▶ What the exercise asks: Each line of the material below is to be checked for "pada"; the number of matching lines is the only output expected.

Top of Data extract

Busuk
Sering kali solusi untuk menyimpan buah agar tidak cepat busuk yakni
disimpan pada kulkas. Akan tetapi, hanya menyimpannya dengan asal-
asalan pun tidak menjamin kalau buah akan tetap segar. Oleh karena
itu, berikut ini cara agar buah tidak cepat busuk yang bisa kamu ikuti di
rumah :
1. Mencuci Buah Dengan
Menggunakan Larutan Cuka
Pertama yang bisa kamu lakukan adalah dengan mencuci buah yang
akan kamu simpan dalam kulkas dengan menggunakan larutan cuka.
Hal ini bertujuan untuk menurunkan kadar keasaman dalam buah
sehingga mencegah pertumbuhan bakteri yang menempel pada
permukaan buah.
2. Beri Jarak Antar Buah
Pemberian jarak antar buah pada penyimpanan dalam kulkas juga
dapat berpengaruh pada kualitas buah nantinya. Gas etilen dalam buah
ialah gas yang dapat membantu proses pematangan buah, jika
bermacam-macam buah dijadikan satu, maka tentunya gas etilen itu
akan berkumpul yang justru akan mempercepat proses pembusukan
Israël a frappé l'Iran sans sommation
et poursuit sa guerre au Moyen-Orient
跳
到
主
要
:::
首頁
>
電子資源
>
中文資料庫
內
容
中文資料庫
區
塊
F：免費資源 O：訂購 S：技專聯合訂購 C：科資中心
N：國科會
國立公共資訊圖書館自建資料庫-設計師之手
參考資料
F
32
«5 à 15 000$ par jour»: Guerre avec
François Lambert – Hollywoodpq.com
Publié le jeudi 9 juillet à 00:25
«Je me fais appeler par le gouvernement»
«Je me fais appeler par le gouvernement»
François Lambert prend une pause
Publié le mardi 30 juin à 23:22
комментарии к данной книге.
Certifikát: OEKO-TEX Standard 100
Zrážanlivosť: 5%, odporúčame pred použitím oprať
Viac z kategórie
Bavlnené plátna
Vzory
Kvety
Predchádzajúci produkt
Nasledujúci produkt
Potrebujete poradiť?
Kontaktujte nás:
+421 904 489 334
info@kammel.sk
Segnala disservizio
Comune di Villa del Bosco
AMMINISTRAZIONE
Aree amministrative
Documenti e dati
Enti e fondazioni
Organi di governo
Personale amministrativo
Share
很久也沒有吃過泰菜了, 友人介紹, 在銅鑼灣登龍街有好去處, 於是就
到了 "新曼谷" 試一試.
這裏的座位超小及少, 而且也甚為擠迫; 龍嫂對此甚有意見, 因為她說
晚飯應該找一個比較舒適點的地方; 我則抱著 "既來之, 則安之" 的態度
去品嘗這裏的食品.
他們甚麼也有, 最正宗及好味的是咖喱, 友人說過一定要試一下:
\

Bottom of Data extract

▶ Written answer: 4